Reproduce the lines of the material exactly, excluding every image.

----------

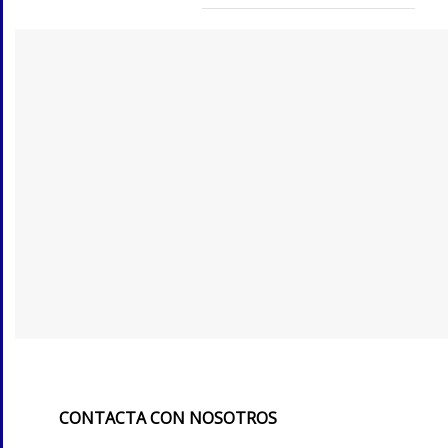
CONTACTA CON NOSOTROS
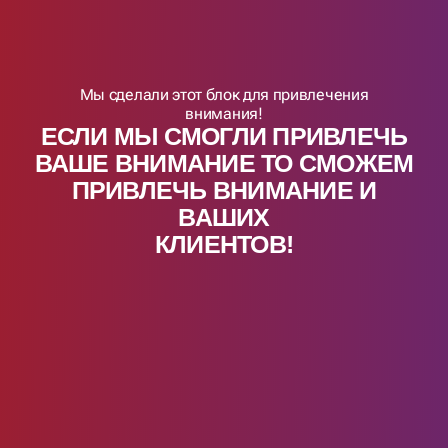
Мы сделали этот блок для привлечения
внимания!
ЕСЛИ МЫ СМОГЛИ ПРИВЛЕЧЬ
ВАШЕ ВНИМАНИЕ ТО СМОЖЕМ
ПРИВЛЕЧЬ ВНИМАНИЕ И
ВАШИX
КЛИЕНТОВ!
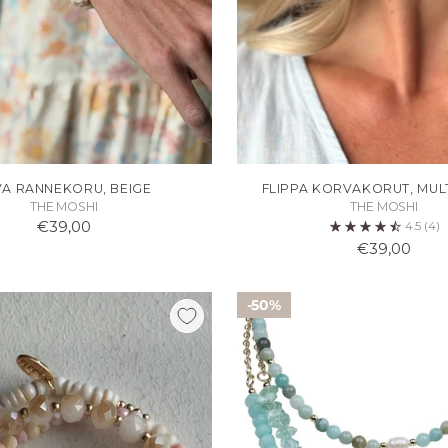
VA RANNEKORU, BEIGE
FLIPPA KORVAKORUT, MUL
THE MOSHI
THE MOSHI
€39,00
4.5
(4)
€39,00
50%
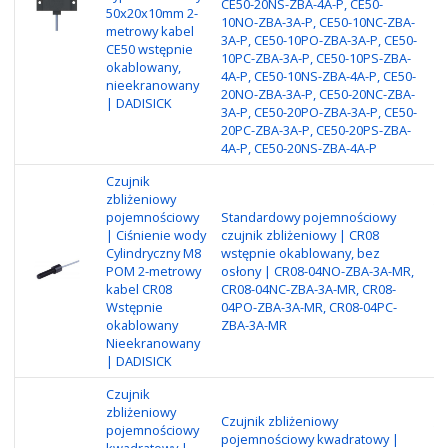
CE50-20NS-ZBA-4A-P, CE50-
50x20x10mm 2-
re
10NO-ZBA-3A-P, CE50-10NC-ZBA-
metrowy kabel
ob
3A-P, CE50-10PO-ZBA-3A-P, CE50-
CE50 wstępnie
po
10PC-ZBA-3A-P, CE50-10PS-ZBA-
okablowany,
Me
4A-P, CE50-10NS-ZBA-4A-P, CE50-
nieekranowany
N
20NO-ZBA-3A-P, CE50-20NC-ZBA-
| DADISICK
3A-P, CE50-20PO-ZBA-3A-P, CE50-
20PC-ZBA-3A-P, CE50-20PS-ZBA-
4A-P, CE50-20NS-ZBA-4A-P
Czujnik
zbliżeniowy
Ty
pojemnościowy
Standardowy pojemnościowy
Ni
| Ciśnienie wody
czujnik zbliżeniowy | CR08
wy
Cylindryczny M8
wstępnie okablowany, bez
Re
POM 2-metrowy
osłony | CR08-04NO-ZBA-3A-MR,
o
kabel CR08
CR08-04NC-ZBA-3A-MR, CR08-
po
Wstępnie
04PO-ZBA-3A-MR, CR08-04PC-
Me
okablowany
ZBA-3A-MR
P
Nieekranowany
| DADISICK
Czujnik
zbliżeniowy
Czujnik zbliżeniowy
pojemnościowy
Ty
pojemnościowy kwadratowy |
kwadratowy |
Ni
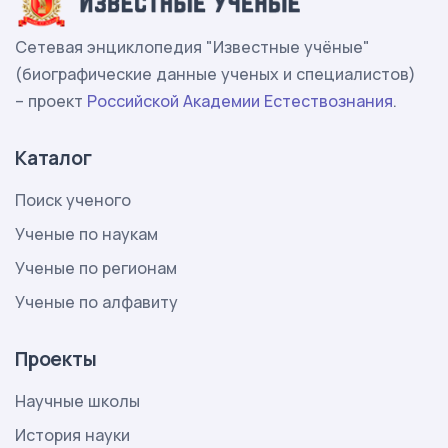
Сетевая энциклопедия "Известные учёные"
(биографические данные ученых и специалистов)
– проект
Российской Академии Естествознания
.
Каталог
Поиск ученого
Ученые по наукам
Ученые по регионам
Ученые по алфавиту
Проекты
Научные школы
История науки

----------

Answer below:
CONTACTA CON NOSOTROS
Мы сделали этот блок для привлечения
внимания!
ЕСЛИ МЫ СМОГЛИ ПРИВЛЕЧЬ
ВАШЕ ВНИМАНИЕ ТО СМОЖЕМ
ПРИВЛЕЧЬ ВНИМАНИЕ И
ВАШИX
КЛИЕНТОВ!
VA RANNEKORU, BEIGE
FLIPPA KORVAKORUT, MUL
THE MOSHI
THE MOSHI
€39,00
4.5
(4)
€39,00
50%
CE50-20NS-ZBA-4A-P, CE50-
50x20x10mm 2-
re
10NO-ZBA-3A-P, CE50-10NC-ZBA-
metrowy kabel
ob
3A-P, CE50-10PO-ZBA-3A-P, CE50-
CE50 wstępnie
po
10PC-ZBA-3A-P, CE50-10PS-ZBA-
okablowany,
Me
4A-P, CE50-10NS-ZBA-4A-P, CE50-
nieekranowany
N
20NO-ZBA-3A-P, CE50-20NC-ZBA-
| DADISICK
3A-P, CE50-20PO-ZBA-3A-P, CE50-
20PC-ZBA-3A-P, CE50-20PS-ZBA-
4A-P, CE50-20NS-ZBA-4A-P
Czujnik
zbliżeniowy
Ty
pojemnościowy
Standardowy pojemnościowy
Ni
| Ciśnienie wody
czujnik zbliżeniowy | CR08
wy
Cylindryczny M8
wstępnie okablowany, bez
Re
POM 2-metrowy
osłony | CR08-04NO-ZBA-3A-MR,
o
kabel CR08
CR08-04NC-ZBA-3A-MR, CR08-
po
Wstępnie
04PO-ZBA-3A-MR, CR08-04PC-
Me
okablowany
ZBA-3A-MR
P
Nieekranowany
| DADISICK
Czujnik
zbliżeniowy
Czujnik zbliżeniowy
pojemnościowy
Ty
pojemnościowy kwadratowy |
kwadratowy |
Ni
Сетевая энциклопедия "Известные учёные"
(биографические данные ученых и специалистов)
– проект
Российской Академии Естествознания
.
Каталог
Поиск ученого
Ученые по наукам
Ученые по регионам
Ученые по алфавиту
Проекты
Научные школы
История науки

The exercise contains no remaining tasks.